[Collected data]

════════════════════

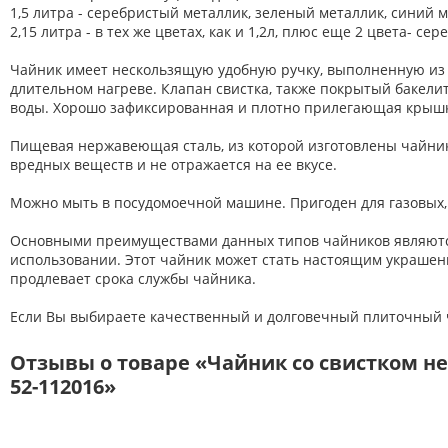
1,5 литра - серебристый металлик, зеленый металлик, синий 
2,15 литра - в тех же цветах, как и 1,2л, плюс еще 2 цвета- 
Чайник имеет нескользящую удобную ручку, выполненную из б
длительном нагреве. Клапан свистка, также покрытый бакели
воды. Хорошо зафиксированная и плотно прилегающая крышк
Пищевая нержавеющая сталь, из которой изготовлены чайники
вредных веществ и не отражается на ее вкусе.
Можно мыть в посудомоечной машине. Пригоден для газовых, 
Основными преимуществами данных типов чайников являются с
использовании. Этот чайник может стать настоящим украшен
продлевает срока службы чайника.
Если Вы выбираете качественный и долговечный плиточный ча
Отзывы о товаре «Чайник со свистком не
52-112016»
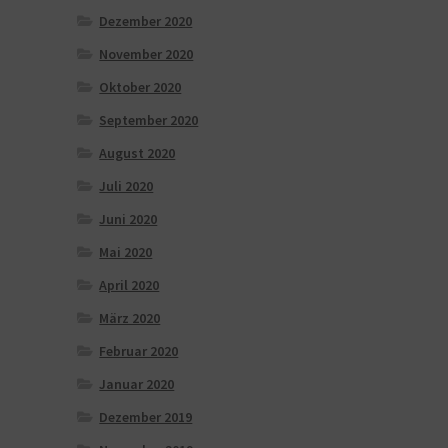
Dezember 2020
November 2020
Oktober 2020
September 2020
August 2020
Juli 2020
Juni 2020
Mai 2020
April 2020
März 2020
Februar 2020
Januar 2020
Dezember 2019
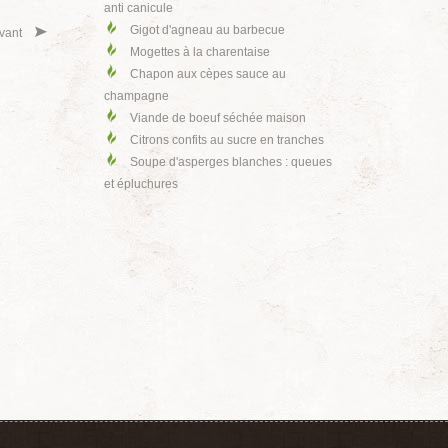
anti canicule
Gigot d'agneau au barbecue
vant
Mogettes à la charentaise
Chapon aux cèpes sauce au
champagne
Viande de boeuf séchée maison
Citrons confits au sucre en tranches
Soupe d'asperges blanches : queues
et épluchures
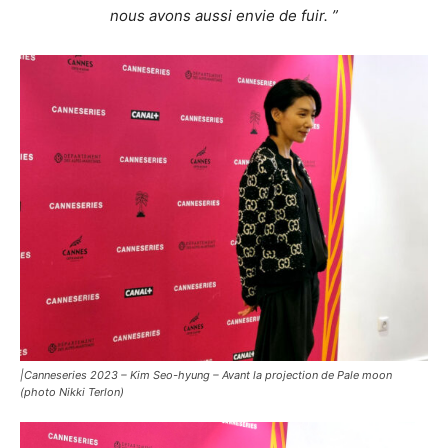
nous avons aussi envie de fuir. ”
|Canneseries 2023 –
Kim Seo-hyung –
Avant la projection de Pale moon
(photo Nikki Terlon)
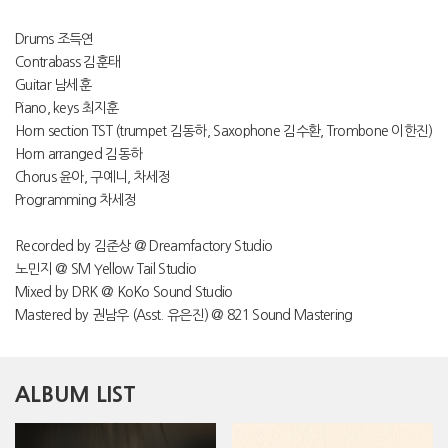
Drums 조득연
Contrabass 김훈태
Guitar 남세훈
Piano, keys 최지훈
Horn section TST (trumpet 김동하, Saxophone 김수환, Trombone 이한진)
Horn arranged 김동하
Chorus 윤아, 구예니, 차세정
Programming 차세정
Recorded by 김준상 @ Dreamfactory Studio
노민지 @ SM Yellow Tail Studio
Mixed by DRK @ KoKo Sound Studio
Mastered by 권남우 (Asst. 유은진) @ 821 Sound Mastering
ALBUM LIST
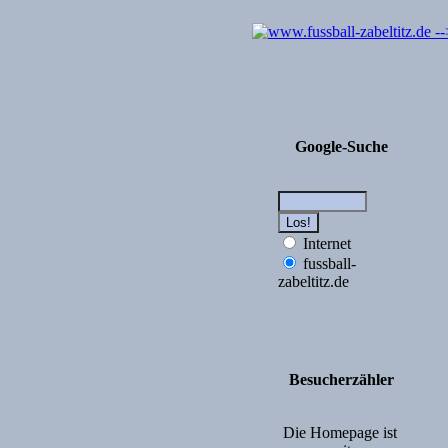
Google-Suche
Internet
fussball-
zabeltitz.de
Besucherzähler
Die Homepage ist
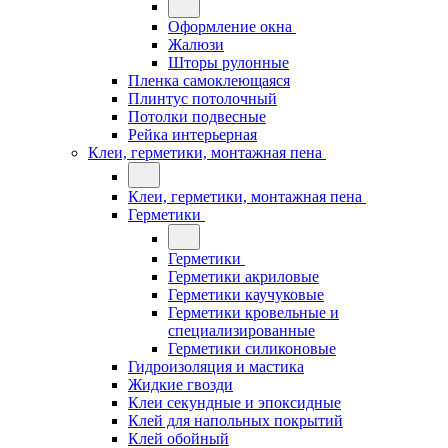
Оформление окна
Жалюзи
Шторы рулонные
Пленка самоклеющаяся
Плинтус потолочный
Потолки подвесные
Рейка интерьерная
Клеи, герметики, монтажная пена
Клеи, герметики, монтажная пена
Герметики
Герметики
Герметики акриловые
Герметики каучуковые
Герметики кровельные и
специализированные
Герметики силиконовые
Гидроизоляция и мастика
Жидкие гвозди
Клеи секундные и эпоксидные
Клей для напольных покрытий
Клей обойный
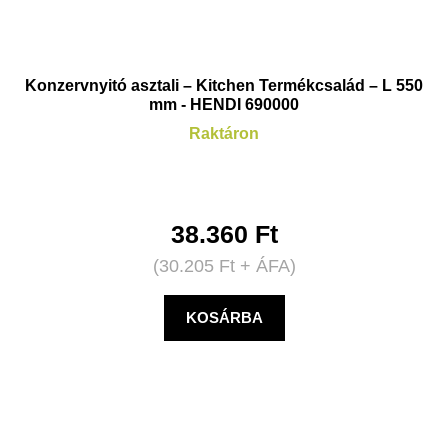
Konzervnyitó asztali – Kitchen Termékcsalád – L 550
mm - HENDI 690000
Raktáron
38.360
Ft
(
30.205
Ft
+ ÁFA)
KOSÁRBA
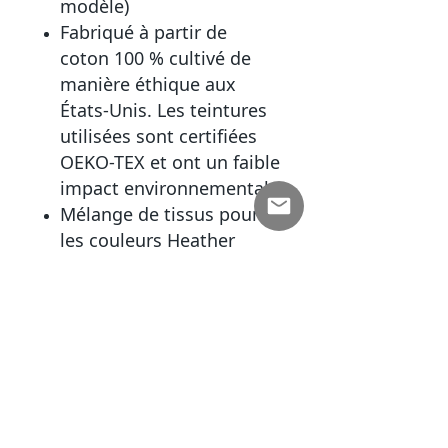
modèle)
Fabriqué à partir de
coton 100 % cultivé de
manière éthique aux
États-Unis. Les teintures
utilisées sont certifiées
OEKO-TEX et ont un faible
impact environnemental.
Mélange de tissus pour
les couleurs Heather
Sport : 60 % polyester, 40
% coton.
Fabriqué exclusivement à
la demande, délai de
livraison de 5 à 12 jours
ouvrés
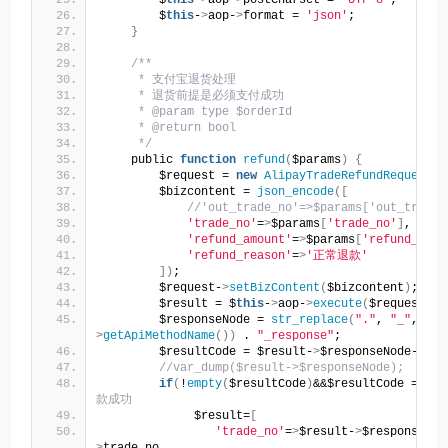
        $
this
-
>
aop-
>
postCharset = 
'UTF-8'
;
        $
this
-
>
aop-
>
format = 
'json'
;
}
/**
     * 支付宝退货处理
     * 退货前提是必须支付成功
     * @param type $orderId
     * @return bool
     */
    public 
function
refund
(
$params
)
{
        $request = 
new
AlipayTradeRefundRequest
(
        $bizcontent = 
json_encode
([
//'out_trade_no'=>$params['out_trade_
'trade_no'
=
>
$params
[
'trade_no'
]
,
'refund_amount'
=
>
$params
[
'refund_amou
'refund_reason'
=
>
'正常退款'
])
;
        $request-
>
setBizContent
(
$bizcontent
)
;
        $result = $
this
-
>
aop-
>
execute
(
$request
)
;
        $responseNode = 
str_replace
(
"."
, 
"_"
, $re
>
getApiMethodName
())
 . 
"_response"
;
        $resultCode = $result-
>
$responseNode-
>
cod
//var_dump($result->$responseNode);
if
(
!
empty
(
$resultCode
)
&&$resultCode == 
10
款成功
             $result=
[
'trade_no'
=
>
$result-
>
$responseNod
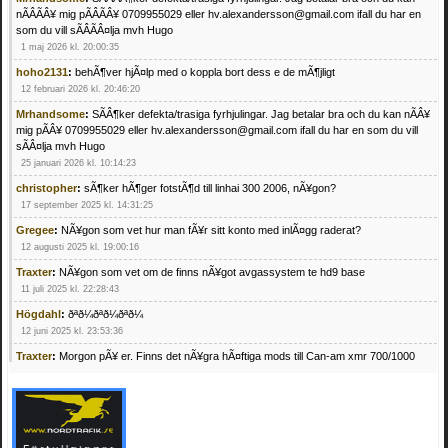
nÃÂÃÂ¥ mig pÃÂÃÂ¥ 0709955029 eller hv.alexandersson@gmail.com ifall du har en
som du vill sÃÂÃÂ¤lja mvh Hugo
1 maj 2026 kl. 20:00:35
hoho2131
:
behÃ¶ver hjÃ¤lp med o koppla bort dess e de mÃ¶jligt
12 februari 2026 kl. 20:46:20
Mrhandsome
:
SÃÂ¶ker defekta/trasiga fyrhjulingar. Jag betalar bra och du kan nÃÂ¥
mig pÃÂ¥ 0709955029 eller hv.alexandersson@gmail.com ifall du har en som du vill
sÃÂ¤lja mvh Hugo
25 januari 2026 kl. 10:14:23
christopher
:
sÃ¶ker hÃ¶ger fotstÃ¶d till linhai 300 2006, nÃ¥gon?
17 september 2025 kl. 14:31:25
Gregee
:
NÃ¥gon som vet hur man fÃ¥r sitt konto med inlÃ¤gg raderat?
12 augusti 2025 kl. 19:00:16
Traxter
:
NÃ¥gon som vet om de finns nÃ¥got avgassystem te hd9 base
11 juli 2025 kl. 22:28:43
Högdahl
:
ðªð¼ðªð¼ðªð¼
12 juni 2025 kl. 23:53:36
Traxter
:
Morgon pÃ¥ er. Finns det nÃ¥gra hÃ¤ftiga mods till Can-am xmr 700/1000
24 februari 2025 kl. 10:23:25
Mrhandsome
:
SÃ¶ker defekta/trasiga fyrhjulingar. Jag betalar bra och du kan nÃ¥ mig
pÃ¥ 0709955029 eller hv.alexandersson@gmail.com ifall du har en som du vill sÃ¤lja
mvh Hugo
21 februari 2025 kl. 09:25:52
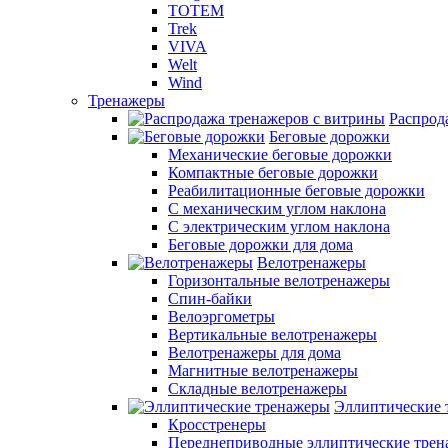
TOTEM
Trek
VIVA
Welt
Wind
Тренажеры
Распрод
Беговые дорожки
Механические беговые дорожки
Компактные беговые дорожки
Реабилитационные беговые дорожки
С механическим углом наклона
С электрическим углом наклона
Беговые дорожки для дома
Велотренажеры
Горизонтальные велотренажеры
Спин-байки
Велоэргометры
Вертикальные велотренажеры
Велотренажеры для дома
Магнитные велотренажеры
Складные велотренажеры
Эллиптические 
Кросстренеры
Переднеприводные эллиптические тре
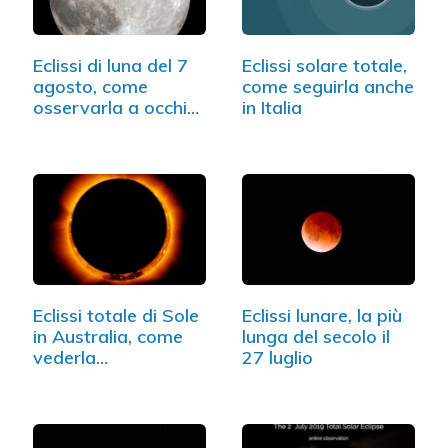
Eclissi di luna del 7
Eclissi solare totale,
agosto, come
come seguirla anche
osservarla a occhio
in Italia
nudo
Eclissi totale di Sole
Eclissi lunare, la più
in Australia, come
lunga del secolo il
vederla…
27 luglio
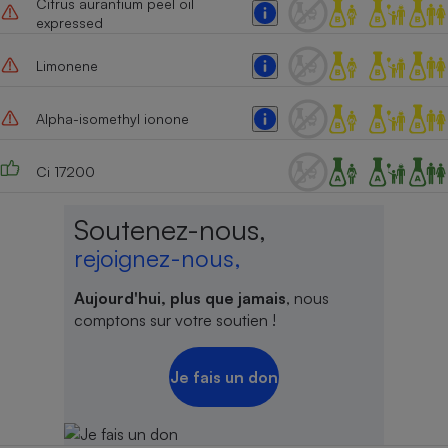
Citrus aurantium peel oil
expressed
Limonene
Alpha-isomethyl ionone
Ci 17200
Soutenez-nous,
rejoignez-nous,
Aujourd'hui, plus que jamais
, nous
comptons sur votre soutien !
Je fais un don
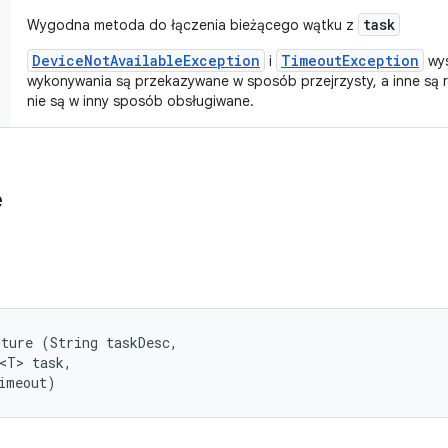
task
Wygodna metoda do łączenia bieżącego wątku z
DeviceNotAvailableException
TimeoutException
i
wys
wykonywania są przekazywane w sposób przejrzysty, a inne są r
nie są w inny sposób obsługiwane.
e
ture (String taskDesc, 

<T> task, 

imeout)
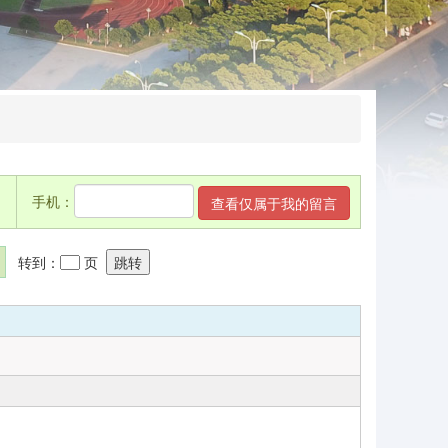
手机：
转到：
页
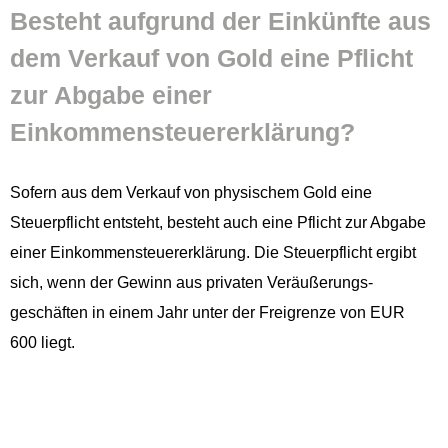
Beste­ht auf­grund der Einkün­fte aus
dem Verkauf von Gold eine Pflicht
zur Abgabe ein­er
Einkommensteuererklärung?
Sofern aus dem Verkauf von physis­chem Gold eine
Steuerpflicht entste­ht, beste­ht auch eine Pflicht zur Abgabe
ein­er Einkom­men­steuer­erk­lärung. Die Steuerpflicht ergibt
sich, wenn der Gewinn aus pri­vat­en Veräußerungs­
geschäften in einem Jahr unter der Frei­gren­ze von EUR
600 liegt.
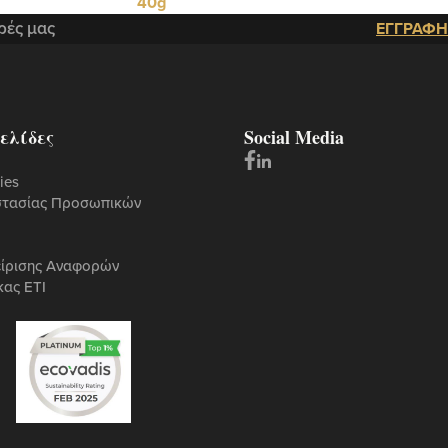
40g
ρές μας
ΕΓΓΡΑΦΗ
ελίδες
Social Media
ies
στασίας Προσωπικών
είρισης Αναφορών
κας ETI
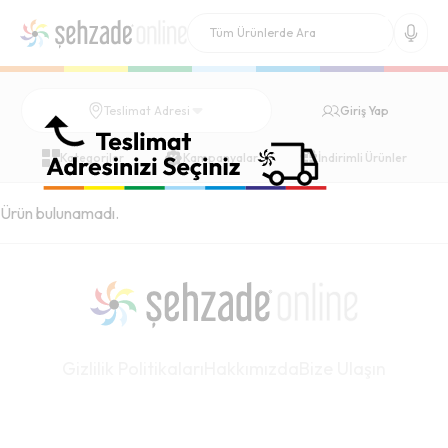
Giriş Yap
Teslimat Adresi
Kategoriler
Kampanyalar
İndirimli Ürünler
Ürün bulunamadı.
Gizlilik Politikaları
Hakkımızda
Bize Ulaşın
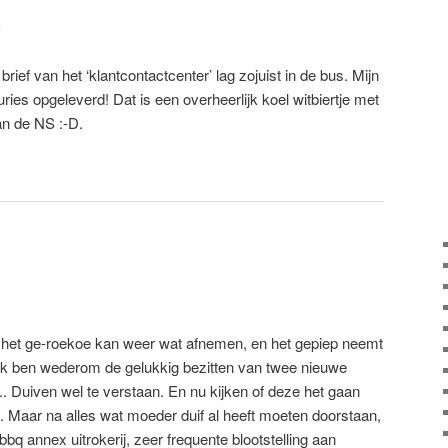
5
ief van het ‘klantcontactcenter’ lag zojuist in de bus. Mijn
ries opgeleverd! Dat is een overheerlijk koel witbiertje met
an de NS :-D.
, het ge-roekoe kan weer wat afnemen, en het gepiep neemt
 Ik ben wederom de gelukkig bezitten van twee nieuwe
.. Duiven wel te verstaan. En nu kijken of deze het gaan
. Maar na alles wat moeder duif al heeft moeten doorstaan,
bbq annex uitrokerij, zeer frequente blootstelling aan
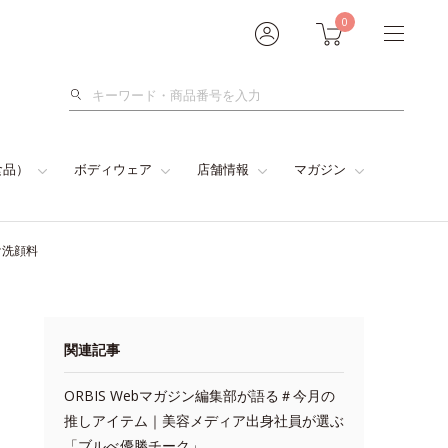
0
検
索
食品）
ボディウェア
店舗情報
マガジン
け洗顔料
関連記事
ORBIS Webマガジン編集部が語る＃今月の
推しアイテム｜美容メディア出身社員が選ぶ
「ブルべ優勝チーク」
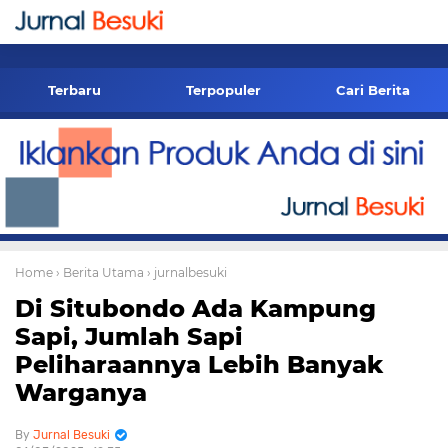
-->
Terbaru
Terpopuler
Cari Berita
Home
› Berita Utama
› jurnalbesuki
Di Situbondo Ada Kampung
Sapi, Jumlah Sapi
Peliharaannya Lebih Banyak
Warganya
Jurnal Besuki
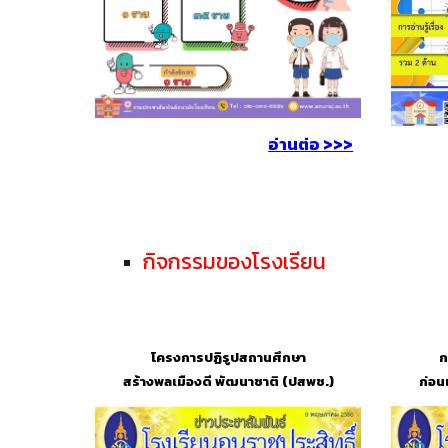
อ่านต่อ >>>
กิจกรรมของโรงเรียน
โครงการปฏิรูปสถานศึกษา
ก
สร้างพลเมืองดี พัฒนาชาติ (ปสพช.)
ก่อน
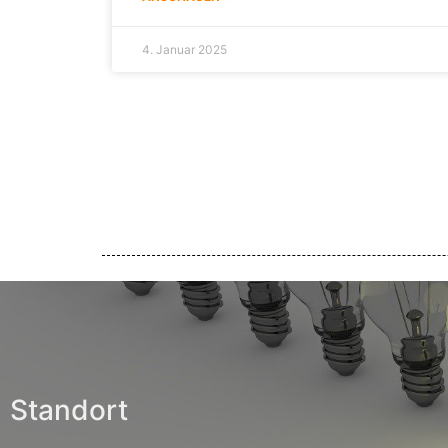
4. Januar 2025
Standort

════════════════════

What needs to be done:
Scan the data above for the string "Gold" and copy each line where it appears.

Output for this task:
dem Verkauf von Gold eine Pflicht
Sofern aus dem Verkauf von physis­chem Gold eine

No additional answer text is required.